What You Will Learn in This Section
- A brief summary of the Logistic Regression model
Logistic regression is a supervised learning algorithm used for classification problems. In classification tasks, the dependent variable has discrete categories. For example, in email spam classification, y = 1 indicates that an email is spam, while y = 0 means it is not spam. Similarly, in credit default prediction, y = 1 represents a customer who has defaulted on credit, whereas y = 0 signifies a non-defaulting customer. In this discussion, we focus on binary classification problems, though logistic regression can also handle multiple classes.
Let's explore the credit default problem in more detail. We have historical customer data, including attributes such as income and credit utilization. The dependent variable, y, has two levels: y = 1 (customer defaulted) and y = 0 (customer did not default). The table below presents some example data points.
Income | Credit Utilization (%) | Class |
---|---|---|
9 | 12 | 1 |
10 | 6 | 0 |
8 | 11 | 1 |
12 | 8 | 0 |
The plot below illustrates the relationship between credit utilization and class labels. It is evident that individuals with higher credit utilization are more likely to default on credit.

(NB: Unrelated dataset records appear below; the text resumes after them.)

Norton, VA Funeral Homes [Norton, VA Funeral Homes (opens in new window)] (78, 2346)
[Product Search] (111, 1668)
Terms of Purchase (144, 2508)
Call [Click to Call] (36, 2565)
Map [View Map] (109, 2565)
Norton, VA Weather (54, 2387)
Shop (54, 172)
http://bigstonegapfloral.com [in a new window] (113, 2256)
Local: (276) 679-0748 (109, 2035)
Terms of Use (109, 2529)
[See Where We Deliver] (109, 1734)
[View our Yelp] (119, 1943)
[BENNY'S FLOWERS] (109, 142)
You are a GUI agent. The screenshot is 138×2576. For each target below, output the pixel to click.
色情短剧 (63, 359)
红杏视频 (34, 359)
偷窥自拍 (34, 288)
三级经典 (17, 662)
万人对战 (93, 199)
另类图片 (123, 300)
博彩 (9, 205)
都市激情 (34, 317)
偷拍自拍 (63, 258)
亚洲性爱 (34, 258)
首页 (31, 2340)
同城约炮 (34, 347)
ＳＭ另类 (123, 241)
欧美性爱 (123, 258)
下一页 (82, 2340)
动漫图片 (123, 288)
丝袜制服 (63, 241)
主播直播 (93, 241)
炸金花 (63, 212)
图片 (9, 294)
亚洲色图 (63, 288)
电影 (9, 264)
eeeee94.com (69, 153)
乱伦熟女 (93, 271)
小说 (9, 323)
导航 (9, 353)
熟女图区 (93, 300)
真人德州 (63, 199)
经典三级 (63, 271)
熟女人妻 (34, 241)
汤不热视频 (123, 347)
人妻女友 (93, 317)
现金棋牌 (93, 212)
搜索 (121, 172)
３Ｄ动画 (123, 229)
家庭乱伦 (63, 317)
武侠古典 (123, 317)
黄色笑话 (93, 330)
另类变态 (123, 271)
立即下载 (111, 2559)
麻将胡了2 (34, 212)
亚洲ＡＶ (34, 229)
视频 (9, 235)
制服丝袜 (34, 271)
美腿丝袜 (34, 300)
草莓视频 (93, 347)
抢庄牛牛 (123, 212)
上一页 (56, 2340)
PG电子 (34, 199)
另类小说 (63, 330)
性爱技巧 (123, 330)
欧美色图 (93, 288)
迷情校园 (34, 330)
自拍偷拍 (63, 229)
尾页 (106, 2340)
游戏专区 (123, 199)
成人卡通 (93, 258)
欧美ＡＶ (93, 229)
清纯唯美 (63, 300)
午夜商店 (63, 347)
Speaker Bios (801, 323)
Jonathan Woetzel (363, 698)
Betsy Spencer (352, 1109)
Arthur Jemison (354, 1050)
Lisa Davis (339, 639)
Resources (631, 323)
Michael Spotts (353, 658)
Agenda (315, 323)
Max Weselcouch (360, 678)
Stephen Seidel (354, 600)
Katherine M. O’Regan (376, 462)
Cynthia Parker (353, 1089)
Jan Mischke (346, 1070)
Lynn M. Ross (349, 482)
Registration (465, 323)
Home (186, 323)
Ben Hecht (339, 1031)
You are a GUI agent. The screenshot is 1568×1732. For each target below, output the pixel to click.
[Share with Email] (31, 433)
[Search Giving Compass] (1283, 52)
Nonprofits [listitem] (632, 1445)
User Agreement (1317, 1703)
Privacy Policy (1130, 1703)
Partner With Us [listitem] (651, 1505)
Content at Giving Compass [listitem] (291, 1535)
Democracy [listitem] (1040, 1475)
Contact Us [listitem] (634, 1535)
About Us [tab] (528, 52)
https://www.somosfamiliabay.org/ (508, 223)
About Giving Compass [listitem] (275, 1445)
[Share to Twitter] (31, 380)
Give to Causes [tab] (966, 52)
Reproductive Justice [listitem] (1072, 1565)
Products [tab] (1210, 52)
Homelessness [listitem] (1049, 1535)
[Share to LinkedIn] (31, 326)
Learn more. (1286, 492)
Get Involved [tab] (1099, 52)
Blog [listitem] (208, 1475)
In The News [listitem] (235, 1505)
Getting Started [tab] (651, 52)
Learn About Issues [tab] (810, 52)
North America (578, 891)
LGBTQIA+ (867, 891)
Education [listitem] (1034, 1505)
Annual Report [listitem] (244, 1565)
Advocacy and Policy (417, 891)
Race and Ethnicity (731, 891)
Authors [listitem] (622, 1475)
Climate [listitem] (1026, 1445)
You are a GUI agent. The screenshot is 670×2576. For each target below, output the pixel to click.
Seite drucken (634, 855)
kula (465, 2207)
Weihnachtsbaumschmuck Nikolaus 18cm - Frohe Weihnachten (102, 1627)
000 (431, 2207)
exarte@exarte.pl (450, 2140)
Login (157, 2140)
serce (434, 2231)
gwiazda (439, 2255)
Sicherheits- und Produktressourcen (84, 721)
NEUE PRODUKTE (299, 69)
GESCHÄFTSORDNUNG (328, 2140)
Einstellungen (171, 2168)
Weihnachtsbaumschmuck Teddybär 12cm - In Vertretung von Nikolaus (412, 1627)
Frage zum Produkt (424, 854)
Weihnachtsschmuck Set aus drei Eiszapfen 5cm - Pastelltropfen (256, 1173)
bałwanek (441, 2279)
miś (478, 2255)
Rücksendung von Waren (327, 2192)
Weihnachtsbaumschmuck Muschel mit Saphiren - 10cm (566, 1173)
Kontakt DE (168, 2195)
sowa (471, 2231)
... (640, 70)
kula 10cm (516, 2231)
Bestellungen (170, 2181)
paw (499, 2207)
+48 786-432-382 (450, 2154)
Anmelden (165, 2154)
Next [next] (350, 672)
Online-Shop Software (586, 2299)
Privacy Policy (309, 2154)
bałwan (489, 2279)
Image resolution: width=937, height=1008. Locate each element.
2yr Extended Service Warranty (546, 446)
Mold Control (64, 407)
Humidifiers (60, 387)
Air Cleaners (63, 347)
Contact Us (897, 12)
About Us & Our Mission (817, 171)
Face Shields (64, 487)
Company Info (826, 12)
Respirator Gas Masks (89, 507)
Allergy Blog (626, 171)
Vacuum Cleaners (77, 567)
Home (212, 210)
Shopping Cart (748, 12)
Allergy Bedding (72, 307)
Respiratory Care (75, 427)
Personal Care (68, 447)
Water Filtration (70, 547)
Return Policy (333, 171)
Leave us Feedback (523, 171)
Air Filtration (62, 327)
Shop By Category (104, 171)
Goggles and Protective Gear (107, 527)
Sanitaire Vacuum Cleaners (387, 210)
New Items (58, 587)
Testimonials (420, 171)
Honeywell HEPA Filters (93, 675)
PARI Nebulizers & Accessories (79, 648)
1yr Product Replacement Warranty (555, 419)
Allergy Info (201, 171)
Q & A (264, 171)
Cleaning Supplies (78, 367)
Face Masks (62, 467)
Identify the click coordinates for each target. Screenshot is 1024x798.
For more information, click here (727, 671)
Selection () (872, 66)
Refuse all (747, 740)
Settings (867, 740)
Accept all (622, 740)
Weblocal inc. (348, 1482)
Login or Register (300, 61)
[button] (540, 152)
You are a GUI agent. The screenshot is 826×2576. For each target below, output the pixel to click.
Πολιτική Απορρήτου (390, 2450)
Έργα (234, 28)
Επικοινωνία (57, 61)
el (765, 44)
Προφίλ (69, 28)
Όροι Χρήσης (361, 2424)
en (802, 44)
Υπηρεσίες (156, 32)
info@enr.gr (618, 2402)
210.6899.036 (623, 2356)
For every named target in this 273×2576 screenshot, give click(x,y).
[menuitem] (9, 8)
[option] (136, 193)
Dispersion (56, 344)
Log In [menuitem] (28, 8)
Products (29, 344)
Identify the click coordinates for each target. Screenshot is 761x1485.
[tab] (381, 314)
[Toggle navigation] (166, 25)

Logistic regression fits a sigmoid curve to the data, assigning a probability score to each data point instead of directly predicting the class. The red curve in the plot represents the sigmoid function's values for the given data points. By hovering over the curve, you can see the probability values. Once the sigmoid curve is fitted, we can set a threshold (e.g., 0.5) to classify each data point. If the sigmoid value is greater than or equal to 0.5, we assign it to the positive class; otherwise, it is classified as negative.
Summary of This Lesson
Logistic regression fits a sigmoid curve to the data and generates probability scores for each data point. In the next chapter, we will explore the sigmoid curve in greater detail.